Scientists released results of a study showing that larval Pacific cod response to elevated carbon dioxide (CO2) levels varies depending on its stage of development. In laboratory experiments, NOAA Fisheries scientists and partners specifically examined larval cod behavior, growth, and lipid composition (the fats needed for storing energy and building muscles). As excess CO2 from the atmosphere dissolves in the ocean, pH is lowered and the ocean increases in acidity, in a process called ocean acidification. Studies like this are important because most marine fish mortality occurs at the larval stage of development and the high-latitude oceans where Pacific cod and other important commercial fisheries occur are expected to be among the most vulnerable to ocean acidification.

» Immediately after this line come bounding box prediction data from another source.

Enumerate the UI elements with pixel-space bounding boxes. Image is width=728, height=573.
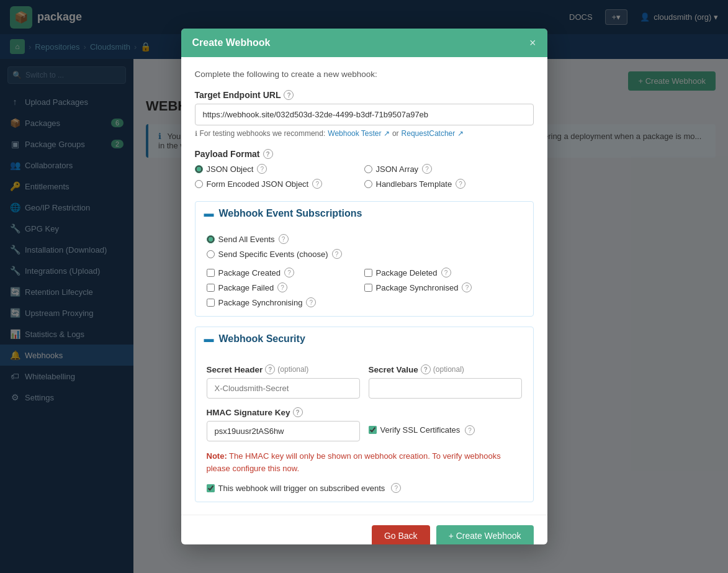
security-header[interactable]: ▬ Webhook Security bbox=[195, 327, 533, 351]
modal-body: Complete the following to create a new w… bbox=[181, 57, 547, 515]
create-webhook-button[interactable]: + Create Webhook bbox=[436, 525, 534, 544]
send-all-events-option[interactable]: Send All Events ? bbox=[207, 234, 522, 244]
event-section-title: Webhook Event Subscriptions bbox=[219, 208, 362, 219]
handlebars-label: Handlebars Template bbox=[376, 179, 452, 189]
secret-header-group: Secret Header ? (optional) bbox=[207, 364, 360, 399]
event-options: Send All Events ? Send Specific Events (… bbox=[207, 234, 522, 259]
send-specific-label: Send Specific Events (choose) bbox=[218, 250, 328, 259]
secret-value-help-icon[interactable]: ? bbox=[421, 364, 431, 374]
payload-options-grid: JSON Object ? JSON Array ? Form Encoded … bbox=[195, 164, 534, 189]
package-created-checkbox-label[interactable]: Package Created ? bbox=[207, 268, 364, 277]
note-text: The HMAC key will only be shown on webho… bbox=[207, 451, 501, 473]
or-text: or bbox=[392, 129, 399, 138]
hmac-help-icon[interactable]: ? bbox=[293, 407, 303, 417]
modal-footer: Go Back + Create Webhook bbox=[181, 515, 547, 544]
trigger-checkbox-label[interactable]: This webhook will trigger on subscribed … bbox=[207, 483, 522, 493]
package-deleted-checkbox[interactable] bbox=[364, 269, 372, 277]
note-box: Note: The HMAC key will only be shown on… bbox=[207, 450, 522, 474]
secret-value-input[interactable] bbox=[369, 378, 522, 399]
event-checkboxes: Package Created ? Package Deleted ? Pack… bbox=[207, 268, 522, 307]
security-body: Secret Header ? (optional) Secret Value … bbox=[195, 351, 533, 502]
modal-intro: Complete the following to create a new w… bbox=[195, 70, 534, 79]
secret-header-optional: (optional) bbox=[277, 365, 308, 374]
package-deleted-label: Package Deleted bbox=[376, 268, 438, 277]
create-webhook-modal: Create Webhook × Complete the following … bbox=[181, 29, 547, 544]
json-object-label: JSON Object bbox=[207, 165, 254, 174]
security-section: ▬ Webhook Security Secret Header ? (opti… bbox=[195, 327, 534, 502]
go-back-button[interactable]: Go Back bbox=[372, 525, 430, 544]
package-synchronised-checkbox-label[interactable]: Package Synchronised ? bbox=[364, 282, 522, 292]
package-failed-help-icon[interactable]: ? bbox=[277, 282, 287, 292]
event-subscriptions-section: ▬ Webhook Event Subscriptions Send All E… bbox=[195, 201, 534, 317]
modal-overlay: Create Webhook × Complete the following … bbox=[0, 0, 728, 573]
package-created-help-icon[interactable]: ? bbox=[284, 268, 294, 277]
package-synchronised-checkbox[interactable] bbox=[364, 284, 372, 292]
secret-fields-row: Secret Header ? (optional) Secret Value … bbox=[207, 364, 522, 399]
package-synchronising-label: Package Synchronising bbox=[218, 298, 303, 307]
hmac-group: HMAC Signature Key ? bbox=[207, 407, 360, 441]
trigger-help-icon[interactable]: ? bbox=[391, 483, 401, 493]
payload-format-label: Payload Format ? bbox=[195, 149, 534, 159]
package-synchronised-label: Package Synchronised bbox=[376, 283, 459, 292]
send-all-help-icon[interactable]: ? bbox=[279, 234, 289, 244]
verify-ssl-label[interactable]: Verify SSL Certificates ? bbox=[380, 425, 475, 436]
request-catcher-link[interactable]: RequestCatcher ↗ bbox=[402, 129, 464, 138]
package-synchronising-checkbox[interactable] bbox=[207, 299, 215, 307]
note-prefix: Note: bbox=[207, 451, 227, 461]
hmac-input[interactable] bbox=[207, 421, 360, 441]
modal-close-button[interactable]: × bbox=[529, 37, 536, 48]
json-array-help-icon[interactable]: ? bbox=[422, 164, 432, 174]
target-url-help-icon[interactable]: ? bbox=[284, 90, 294, 100]
payload-format-section: Payload Format ? JSON Object ? JSON Arra… bbox=[195, 149, 534, 189]
payload-option-handlebars[interactable]: Handlebars Template ? bbox=[364, 179, 534, 189]
event-subscriptions-body: Send All Events ? Send Specific Events (… bbox=[195, 225, 533, 316]
webhook-tester-link[interactable]: Webhook Tester ↗ bbox=[328, 129, 390, 138]
form-encoded-help-icon[interactable]: ? bbox=[312, 179, 322, 189]
payload-format-help-icon[interactable]: ? bbox=[263, 149, 273, 159]
send-specific-events-option[interactable]: Send Specific Events (choose) ? bbox=[207, 249, 522, 259]
url-input-wrapper bbox=[195, 104, 534, 125]
target-url-input[interactable] bbox=[195, 104, 534, 125]
hmac-row: HMAC Signature Key ? Verify SSL Certific… bbox=[207, 407, 522, 441]
payload-option-json-object[interactable]: JSON Object ? bbox=[195, 164, 364, 174]
hmac-section: HMAC Signature Key ? Verify SSL Certific… bbox=[207, 407, 522, 441]
target-url-label: Target Endpoint URL ? bbox=[195, 90, 534, 100]
secret-header-help-icon[interactable]: ? bbox=[265, 364, 275, 374]
package-failed-label: Package Failed bbox=[218, 283, 274, 292]
form-encoded-label: Form Encoded JSON Object bbox=[207, 179, 309, 189]
hmac-label: HMAC Signature Key ? bbox=[207, 407, 360, 417]
collapse-icon: ▬ bbox=[204, 208, 214, 219]
testing-hint: ℹ For testing webhooks we recommend: Web… bbox=[195, 129, 534, 138]
json-object-help-icon[interactable]: ? bbox=[257, 164, 267, 174]
payload-option-json-array[interactable]: JSON Array ? bbox=[364, 164, 534, 174]
json-array-label: JSON Array bbox=[376, 165, 419, 174]
event-subscriptions-header[interactable]: ▬ Webhook Event Subscriptions bbox=[195, 202, 533, 225]
handlebars-help-icon[interactable]: ? bbox=[456, 179, 465, 189]
send-all-label: Send All Events bbox=[218, 235, 275, 244]
testing-hint-prefix: For testing webhooks we recommend: bbox=[200, 129, 326, 138]
verify-ssl-checkbox[interactable] bbox=[369, 426, 377, 434]
trigger-label: This webhook will trigger on subscribed … bbox=[218, 484, 385, 493]
package-created-checkbox[interactable] bbox=[207, 269, 215, 277]
package-failed-checkbox[interactable] bbox=[207, 284, 215, 292]
package-failed-checkbox-label[interactable]: Package Failed ? bbox=[207, 282, 364, 292]
modal-title: Create Webhook bbox=[192, 37, 271, 48]
package-synchronising-help-icon[interactable]: ? bbox=[306, 297, 316, 307]
package-deleted-checkbox-label[interactable]: Package Deleted ? bbox=[364, 268, 522, 277]
trigger-checkbox[interactable] bbox=[207, 484, 215, 492]
secret-header-input[interactable] bbox=[207, 378, 360, 399]
payload-option-form-encoded[interactable]: Form Encoded JSON Object ? bbox=[195, 179, 364, 189]
package-deleted-help-icon[interactable]: ? bbox=[441, 268, 451, 277]
security-collapse-icon: ▬ bbox=[204, 333, 214, 345]
secret-value-group: Secret Value ? (optional) bbox=[369, 364, 522, 399]
secret-value-optional: (optional) bbox=[433, 365, 464, 374]
security-title: Webhook Security bbox=[219, 333, 305, 345]
info-icon-sm: ℹ bbox=[195, 130, 197, 138]
package-synchronising-checkbox-label[interactable]: Package Synchronising ? bbox=[207, 297, 364, 307]
send-specific-help-icon[interactable]: ? bbox=[332, 249, 342, 259]
package-synchronised-help-icon[interactable]: ? bbox=[462, 282, 472, 292]
verify-ssl-container: Verify SSL Certificates ? bbox=[369, 425, 522, 442]
verify-ssl-help-icon[interactable]: ? bbox=[465, 425, 475, 435]
secret-value-label: Secret Value ? (optional) bbox=[369, 364, 522, 374]
modal-header: Create Webhook × bbox=[181, 29, 547, 57]
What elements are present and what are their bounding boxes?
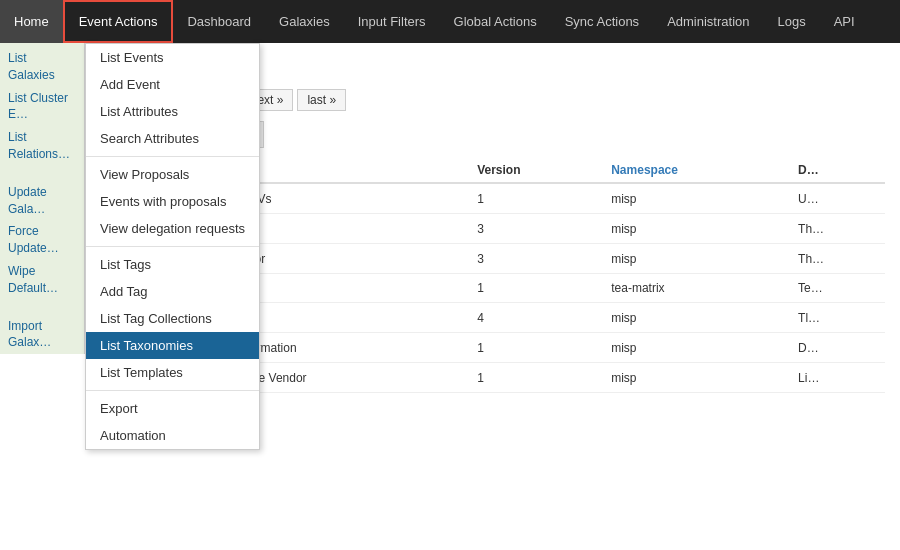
col-desc: D… (790, 158, 885, 183)
nav-dashboard[interactable]: Dashboard (173, 0, 265, 43)
sidebar-wipe-default[interactable]: Wipe Default… (0, 260, 84, 300)
last-page-btn[interactable]: last » (297, 89, 346, 111)
menu-automation[interactable]: Automation (86, 422, 259, 449)
row-namespace: misp (603, 214, 790, 244)
row-namespace: misp (603, 183, 790, 214)
navbar: Home Event Actions Dashboard Galaxies In… (0, 0, 900, 43)
row-namespace: tea-matrix (603, 274, 790, 303)
row-namespace: misp (603, 244, 790, 274)
sidebar-list-clusters[interactable]: List Cluster E… (0, 87, 84, 127)
menu-list-tags[interactable]: List Tags (86, 251, 259, 278)
sidebar: List Galaxies List Cluster E… List Relat… (0, 43, 85, 354)
menu-view-proposals[interactable]: View Proposals (86, 161, 259, 188)
nav-administration[interactable]: Administration (653, 0, 763, 43)
sidebar-list-relations[interactable]: List Relations… (0, 126, 84, 166)
row-desc: Te… (790, 274, 885, 303)
menu-list-events[interactable]: List Events (86, 44, 259, 71)
nav-sync-actions[interactable]: Sync Actions (551, 0, 653, 43)
nav-home[interactable]: Home (0, 0, 63, 43)
divider-3 (86, 390, 259, 391)
menu-list-templates[interactable]: List Templates (86, 359, 259, 386)
row-version: 1 (469, 183, 603, 214)
event-actions-dropdown: List Events Add Event List Attributes Se… (85, 43, 260, 450)
nav-event-actions[interactable]: Event Actions (63, 0, 174, 43)
divider-2 (86, 246, 259, 247)
row-desc: Tl… (790, 303, 885, 333)
row-version: 3 (469, 244, 603, 274)
menu-search-attributes[interactable]: Search Attributes (86, 125, 259, 152)
nav-input-filters[interactable]: Input Filters (344, 0, 440, 43)
row-namespace: misp (603, 303, 790, 333)
menu-add-tag[interactable]: Add Tag (86, 278, 259, 305)
row-desc: Li… (790, 363, 885, 393)
divider-1 (86, 156, 259, 157)
nav-global-actions[interactable]: Global Actions (440, 0, 551, 43)
row-version: 1 (469, 274, 603, 303)
menu-list-attributes[interactable]: List Attributes (86, 98, 259, 125)
col-namespace[interactable]: Namespace (603, 158, 790, 183)
row-desc: Th… (790, 244, 885, 274)
menu-add-event[interactable]: Add Event (86, 71, 259, 98)
row-version: 1 (469, 363, 603, 393)
row-version: 4 (469, 303, 603, 333)
row-version: 3 (469, 214, 603, 244)
sidebar-force-update[interactable]: Force Update… (0, 220, 84, 260)
menu-list-tag-collections[interactable]: List Tag Collections (86, 305, 259, 332)
nav-galaxies[interactable]: Galaxies (265, 0, 344, 43)
sidebar-list-galaxies[interactable]: List Galaxies (0, 47, 84, 87)
menu-view-delegation[interactable]: View delegation requests (86, 215, 259, 242)
menu-events-with-proposals[interactable]: Events with proposals (86, 188, 259, 215)
row-version: 1 (469, 333, 603, 363)
nav-logs[interactable]: Logs (764, 0, 820, 43)
nav-api[interactable]: API (820, 0, 869, 43)
row-desc: D… (790, 333, 885, 363)
row-namespace: misp (603, 363, 790, 393)
sidebar-update-galaxies[interactable]: Update Gala… (0, 181, 84, 221)
sidebar-dropdown-container: List Galaxies List Cluster E… List Relat… (0, 43, 85, 550)
row-desc: U… (790, 183, 885, 214)
page-body: List Galaxies List Cluster E… List Relat… (0, 43, 900, 550)
row-desc: Th… (790, 214, 885, 244)
row-namespace: misp (603, 333, 790, 363)
menu-export[interactable]: Export (86, 395, 259, 422)
col-version: Version (469, 158, 603, 183)
menu-list-taxonomies[interactable]: List Taxonomies (86, 332, 259, 359)
sidebar-import-galaxies[interactable]: Import Galax… (0, 315, 84, 355)
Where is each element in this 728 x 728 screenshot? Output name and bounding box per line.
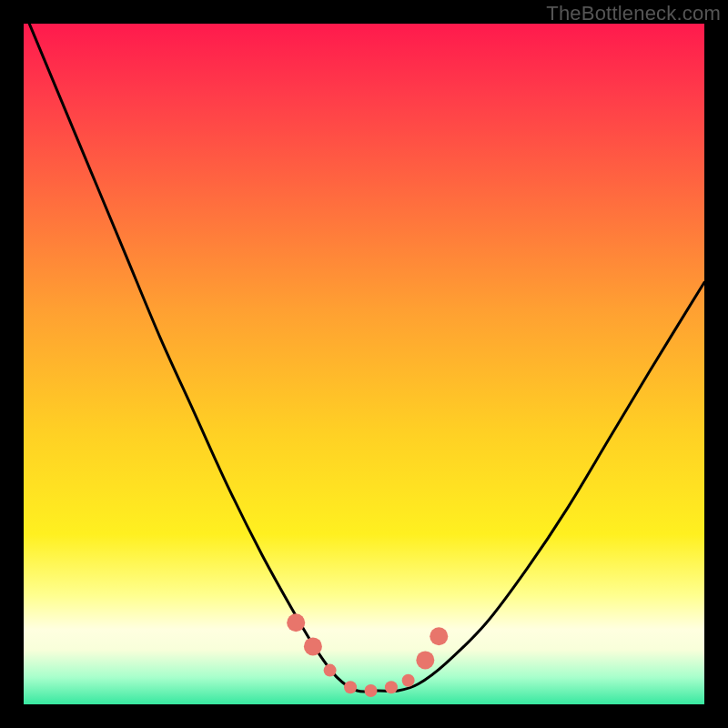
curve-marker (416, 651, 434, 669)
curve-marker (287, 613, 305, 632)
curve-marker (304, 637, 322, 655)
curve-marker (344, 681, 357, 693)
curve-marker (385, 681, 398, 693)
curve-marker (364, 684, 377, 697)
curve-marker (402, 674, 415, 687)
plot-area (24, 24, 704, 704)
watermark-text: TheBottleneck.com (546, 2, 721, 25)
curve-marker (324, 664, 337, 677)
bottleneck-curve (24, 24, 704, 704)
curve-marker (430, 627, 448, 645)
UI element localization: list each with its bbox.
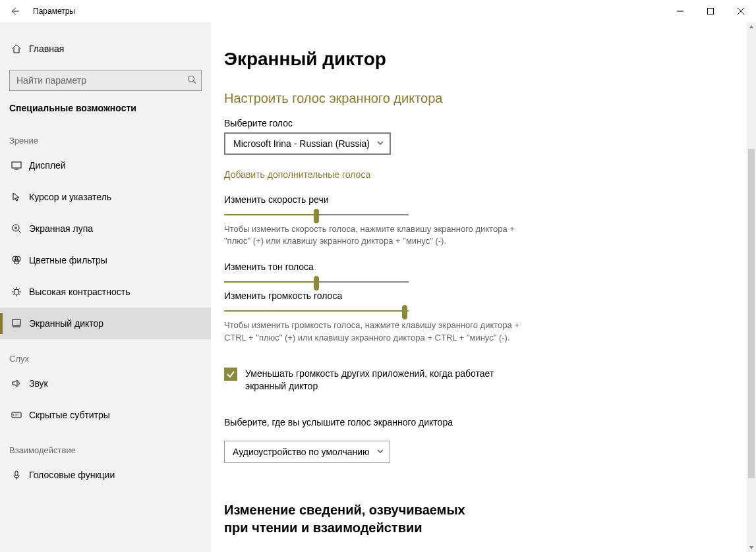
chevron-down-icon	[376, 138, 384, 149]
section-info: Изменение сведений, озвучиваемых при чте…	[224, 501, 488, 537]
narrator-icon	[9, 318, 24, 329]
voice-combo[interactable]: Microsoft Irina - Russian (Russia)	[224, 132, 391, 155]
svg-line-5	[194, 81, 196, 84]
voice-selected: Microsoft Irina - Russian (Russia)	[233, 138, 370, 149]
microphone-icon	[9, 470, 24, 480]
pitch-label: Изменить тон голоса	[224, 262, 712, 272]
display-icon	[9, 160, 24, 171]
nav-label: Экранный диктор	[24, 318, 103, 329]
output-selected: Аудиоустройство по умолчанию	[233, 447, 370, 457]
speed-slider[interactable]	[224, 210, 409, 211]
back-button[interactable]	[0, 0, 29, 22]
nav-label: Скрытые субтитры	[24, 410, 110, 420]
close-button[interactable]	[726, 0, 756, 22]
nav-item-sound[interactable]: Звук	[0, 368, 211, 399]
color-filters-icon	[9, 255, 24, 265]
chevron-down-icon	[376, 447, 384, 457]
contrast-icon	[9, 287, 24, 297]
svg-line-23	[19, 289, 20, 290]
home-label: Главная	[24, 43, 64, 54]
speed-help: Чтобы изменить скорость голоса, нажмите …	[224, 223, 527, 247]
nav-item-cursor[interactable]: Курсор и указатель	[0, 181, 211, 213]
output-label: Выберите, где вы услышите голос экранног…	[224, 417, 712, 428]
pitch-slider[interactable]	[224, 277, 409, 279]
nav-item-contrast[interactable]: Высокая контрастность	[0, 276, 211, 308]
svg-rect-1	[708, 9, 714, 14]
maximize-button[interactable]	[695, 0, 726, 22]
volume-help: Чтобы изменить громкость голоса, нажмите…	[224, 319, 527, 343]
checkbox-box	[224, 368, 237, 381]
svg-line-21	[19, 294, 20, 296]
nav-item-speech[interactable]: Голосовые функции	[0, 459, 211, 491]
page-title: Экранный диктор	[224, 49, 712, 70]
speed-label: Изменить скорость речи	[224, 194, 712, 205]
nav-label: Высокая контрастность	[24, 287, 130, 297]
svg-line-22	[13, 294, 15, 296]
lower-volume-checkbox[interactable]: Уменьшать громкость других приложений, к…	[224, 368, 712, 393]
window-title: Параметры	[29, 7, 75, 16]
group-label-interaction: Взаимодействие	[0, 431, 211, 459]
sidebar: Главная Специальные возможности Зрение Д…	[0, 22, 211, 552]
sound-icon	[9, 378, 24, 389]
scroll-down-icon[interactable]	[748, 544, 755, 551]
home-icon	[9, 43, 24, 54]
volume-slider[interactable]	[224, 306, 409, 308]
nav-label: Цветные фильтры	[24, 255, 107, 265]
svg-rect-28	[15, 471, 18, 476]
window-controls	[665, 0, 756, 22]
nav-label: Курсор и указатель	[24, 192, 111, 202]
group-label-vision: Зрение	[0, 121, 211, 150]
svg-rect-6	[12, 162, 21, 168]
nav-label: Звук	[24, 378, 48, 389]
choose-voice-label: Выберите голос	[224, 118, 712, 128]
section-voice: Настроить голос экранного диктора	[224, 91, 712, 106]
volume-label: Изменить громкость голоса	[224, 290, 712, 301]
svg-line-20	[13, 289, 15, 290]
nav-item-captions[interactable]: CC Скрытые субтитры	[0, 399, 211, 431]
lower-volume-label: Уменьшать громкость других приложений, к…	[245, 368, 535, 393]
search-box	[9, 70, 202, 91]
content-pane: Экранный диктор Настроить голос экранног…	[211, 22, 756, 552]
scrollbar-thumb[interactable]	[748, 149, 755, 478]
svg-point-4	[189, 76, 194, 82]
magnifier-icon	[9, 223, 24, 234]
scroll-up-icon[interactable]	[748, 24, 755, 30]
home-nav[interactable]: Главная	[0, 36, 211, 62]
svg-line-9	[18, 231, 21, 233]
minimize-button[interactable]	[665, 0, 695, 22]
nav-item-narrator[interactable]: Экранный диктор	[0, 308, 211, 339]
category-title: Специальные возможности	[0, 103, 211, 121]
nav-label: Голосовые функции	[24, 470, 115, 480]
search-input[interactable]	[9, 70, 202, 91]
nav-item-magnifier[interactable]: Экранная лупа	[0, 213, 211, 244]
add-voices-link[interactable]: Добавить дополнительные голоса	[224, 169, 370, 180]
nav-item-filters[interactable]: Цветные фильтры	[0, 244, 211, 276]
nav-label: Экранная лупа	[24, 223, 93, 234]
nav-item-display[interactable]: Дисплей	[0, 150, 211, 181]
output-combo[interactable]: Аудиоустройство по умолчанию	[224, 441, 390, 463]
titlebar: Параметры	[0, 0, 756, 22]
nav-label: Дисплей	[24, 160, 66, 171]
svg-text:CC: CC	[13, 413, 19, 417]
svg-point-15	[14, 289, 19, 294]
group-label-hearing: Слух	[0, 339, 211, 368]
svg-rect-24	[13, 319, 20, 325]
search-icon	[187, 75, 196, 86]
cursor-icon	[9, 192, 24, 202]
captions-icon: CC	[9, 410, 24, 420]
scrollbar[interactable]	[747, 22, 756, 552]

“Changing environmental conditions can impact species in multiple ways and not all life stages may respond in the same way,” said Tom Hurst, NOAA Fisheries scientist and lead author of a new paper in Marine Environmental Research. “We wanted to explore this because it has implications for the sustainability of Pacific cod and other important fish stocks in Alaska.”
Hurst and a team of scientists from the Alaska Fisheries Science Center; and the College of Earth, Ocean, and Atmospheric Sciences and the Cooperative Institute for Marine Resources Studies at Oregon State University conducted two laboratory studies to evaluate larval fish sensitivity to elevated CO2.